▸ Instructions for the task: Excluding pictures, give the entries again exactly as they appear.

▸ Material supplied:
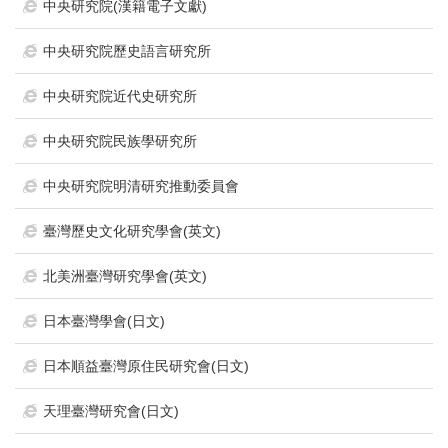
首
中央研究院(漢籍電子文獻)
頁
中央研究院歷史語言研究所
中央研究院近代史研究所
中央研究院民族學研究所
中央研究院明清研究推動委員會
臺灣歷史文化研究學會(英文)
北美洲臺灣研究學會(英文)
日本臺灣學會(日文)
日本順益臺灣原住民研究會(日文)
天理臺灣研究會(日文)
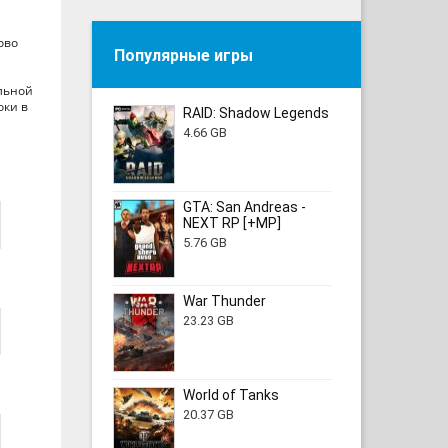
ово
Популярные игры
ельной
оки в
RAID: Shadow Legends
4.66 GB
GTA: San Andreas -
NEXT RP [+MP]
5.76 GB
War Thunder
23.23 GB
World of Tanks
20.37 GB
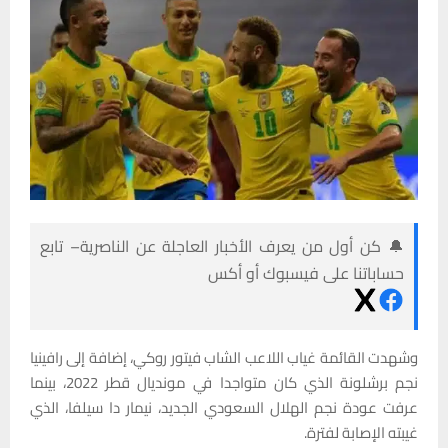
🔔 كن أول من يعرف الأخبار العاجلة عن الناصرية– تابع
حساباتنا على فيسبوك أو أكس
وشهدت القائمة غياب اللاعب الشاب فيتور روكي، إضافة إلى رافينيا
نجم برشلونة الذي كان متواجدا في مونديال قطر 2022، بينما
عرفت عودة نجم الهلال السعودي الجديد، نيمار دا سيلفا، الذي
غيبته الإصابة لفترة.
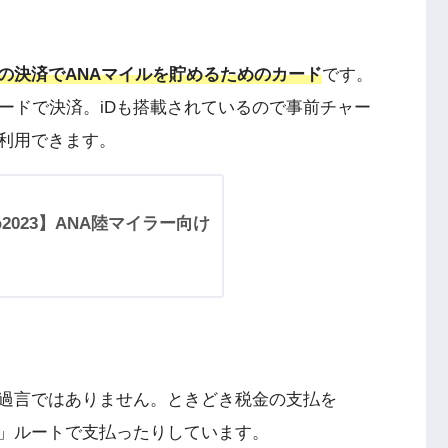
の決済でANAマイルを貯めるためのカード
です。
ードで決済。iDも搭載されているので事前チャー
利用できます。
2023】ANA陸マイラー向け
過言ではありません。ときどき税金の支払を
プ」ルートで支払ったりしています。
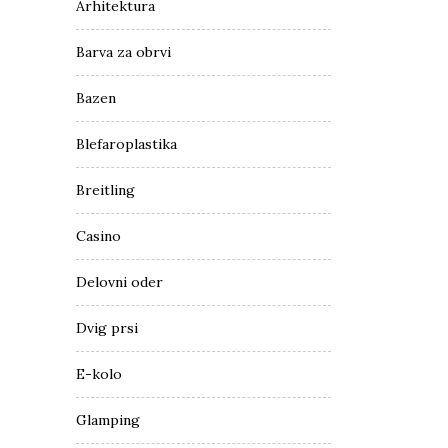
Arhitektura
Barva za obrvi
Bazen
Blefaroplastika
Breitling
Casino
Delovni oder
Dvig prsi
E-kolo
Glamping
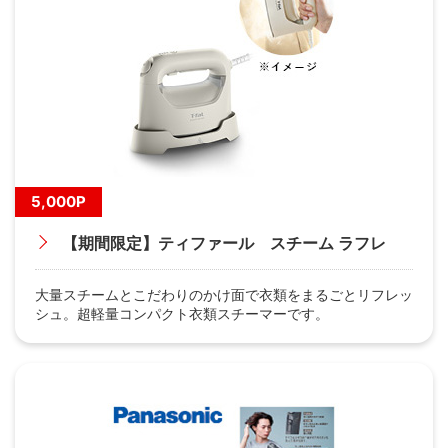
5,000P
【期間限定】ティファール スチーム ラフレ
大量スチームとこだわりのかけ面で衣類をまるごとリフレッ
シュ。超軽量コンパクト衣類スチーマーです。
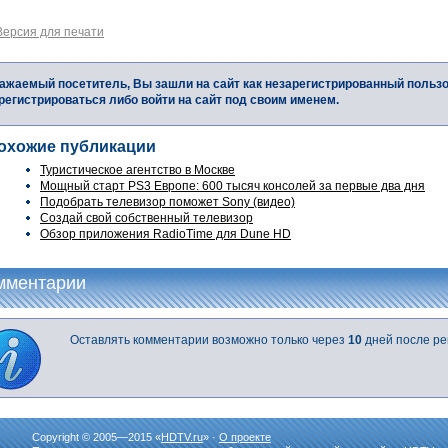
Версия для печати
ажаемый посетитель, Вы зашли на сайт как незарегистрированный польз
регистрироваться либо войти на сайт под своим именем.
охожие публикации
Туристическое агентство в Москве
Мощный старт PS3 Европе: 600 тысяч консолей за первые два дня
Подобрать телевизор поможет Sony (видео)
Создай свой собственный телевизор
Обзор приложения RadioTime для Dune HD
мментарии
Оставлять комментарии возможно только через
10
дней после ре
Copyright © 2005—2015 «
HDTV.ru
» ·
О проекте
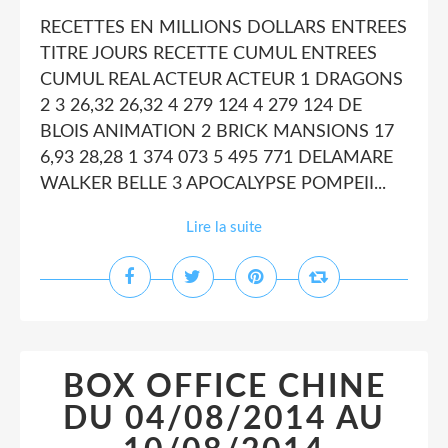
RECETTES EN MILLIONS DOLLARS ENTREES
TITRE JOURS RECETTE CUMUL ENTREES
CUMUL REAL ACTEUR ACTEUR 1 DRAGONS
2 3 26,32 26,32 4 279 124 4 279 124 DE
BLOIS ANIMATION 2 BRICK MANSIONS 17
6,93 28,28 1 374 073 5 495 771 DELAMARE
WALKER BELLE 3 APOCALYPSE POMPEII...
Lire la suite
BOX OFFICE CHINE
DU 04/08/2014 AU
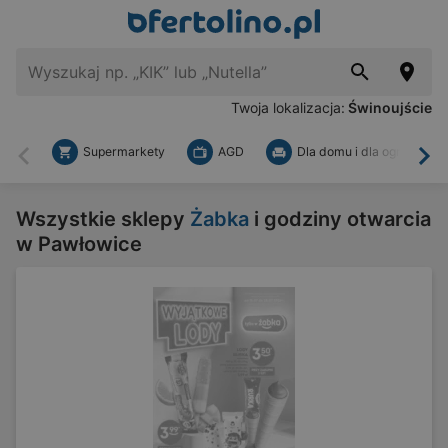
Twoja lokalizacja:
Świnoujście
Supermarkety
AGD
Dla domu i dla ogrodu
Wstecz
Dal
Wszystkie sklepy
Żabka
i godziny otwarcia
w Pawłowice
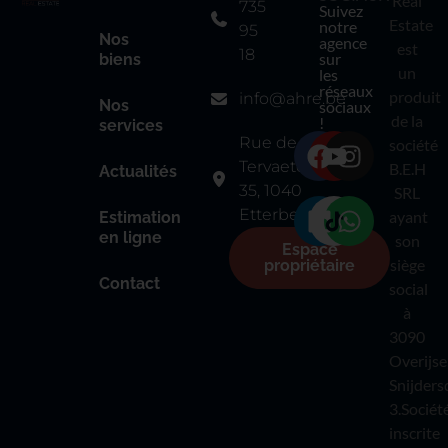
Real
735
Suivez
Estate
notre
95
Nos
agence
est
18
sur
biens
un
les
réseaux
produit
info@ahre.be
Nos
sociaux
de la
!
services
Rue de
société
Tervaete
B.E.H
Actualités
35, 1040
SRL
Etterbeek
ayant
Estimation
en ligne
son
Espace
siège
propriétaire
Contact
social
à
3090
Overijse
Snijders
3.Sociét
inscrite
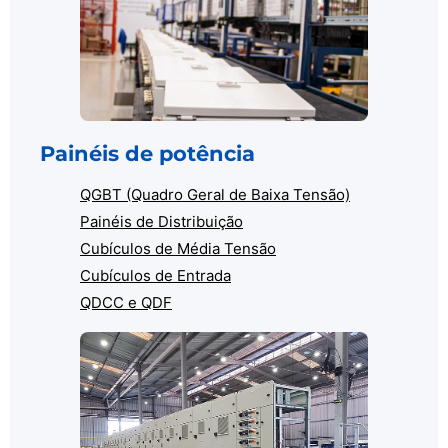
Painéis de potência
QGBT (Quadro Geral de Baixa Tensão)
Painéis de Distribuição
Cubículos de Média Tensão
Cubículos de Entrada
QDCC e QDF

▸ Response to the task:
首
中央研究院(漢籍電子文獻)
頁
中央研究院歷史語言研究所
中央研究院近代史研究所
中央研究院民族學研究所
中央研究院明清研究推動委員會
臺灣歷史文化研究學會(英文)
北美洲臺灣研究學會(英文)
日本臺灣學會(日文)
日本順益臺灣原住民研究會(日文)
天理臺灣研究會(日文)
ово
Популярные игры
ельной
оки в
RAID: Shadow Legends
4.66 GB
GTA: San Andreas -
NEXT RP [+MP]
5.76 GB
War Thunder
23.23 GB
World of Tanks
20.37 GB
🔔 كن أول من يعرف الأخبار العاجلة عن الناصرية– تابع
حساباتنا على فيسبوك أو أكس
وشهدت القائمة غياب اللاعب الشاب فيتور روكي، إضافة إلى رافينيا
نجم برشلونة الذي كان متواجدا في مونديال قطر 2022، بينما
عرفت عودة نجم الهلال السعودي الجديد، نيمار دا سيلفا، الذي
غيبته الإصابة لفترة.
の決済でANAマイルを貯めるためのカード
です。
ードで決済。iDも搭載されているので事前チャー
利用できます。
2023】ANA陸マイラー向け
過言ではありません。ときどき税金の支払を
プ」ルートで支払ったりしています。
Arhitektura
Barva za obrvi
Bazen
Blefaroplastika
Breitling
Casino
Delovni oder
Dvig prsi
E-kolo
Glamping
5,000P
【期間限定】ティファール スチーム ラフレ
大量スチームとこだわりのかけ面で衣類をまるごとリフレッ
シュ。超軽量コンパクト衣類スチーマーです。
Версия для печати
ажаемый посетитель, Вы зашли на сайт как незарегистрированный польз
регистрироваться либо войти на сайт под своим именем.
охожие публикации
Туристическое агентство в Москве
Мощный старт PS3 Европе: 600 тысяч консолей за первые два дня
Подобрать телевизор поможет Sony (видео)
Создай свой собственный телевизор
Обзор приложения RadioTime для Dune HD
мментарии
Оставлять комментарии возможно только через
10
дней после ре
Copyright © 2005—2015 «
HDTV.ru
» ·
О проекте
RECETTES EN MILLIONS DOLLARS ENTREES
TITRE JOURS RECETTE CUMUL ENTREES
CUMUL REAL ACTEUR ACTEUR 1 DRAGONS
2 3 26,32 26,32 4 279 124 4 279 124 DE
BLOIS ANIMATION 2 BRICK MANSIONS 17
6,93 28,28 1 374 073 5 495 771 DELAMARE
WALKER BELLE 3 APOCALYPSE POMPEII...
Lire la suite
BOX OFFICE CHINE
DU 04/08/2014 AU
Twoja lokalizacja:
Świnoujście
Supermarkety
AGD
Dla domu i dla ogrodu
Wstecz
Dal
Wszystkie sklepy
Żabka
i godziny otwarcia
w Pawłowice
Real
735
Suivez
Estate
notre
95
Nos
agence
est
18
sur
biens
un
les
réseaux
produit
info@ahre.be
Nos
sociaux
de la
!
services
Rue de
société
Tervaete
B.E.H
Actualités
35, 1040
SRL
Etterbeek
ayant
Estimation
en ligne
son
Espace
siège
propriétaire
Contact
social
à
3090
Overijse
Snijders
3.Sociét
inscrite
Painéis de potência
QGBT (Quadro Geral de Baixa Tensão)
Painéis de Distribuição
Cubículos de Média Tensão
Cubículos de Entrada
QDCC e QDF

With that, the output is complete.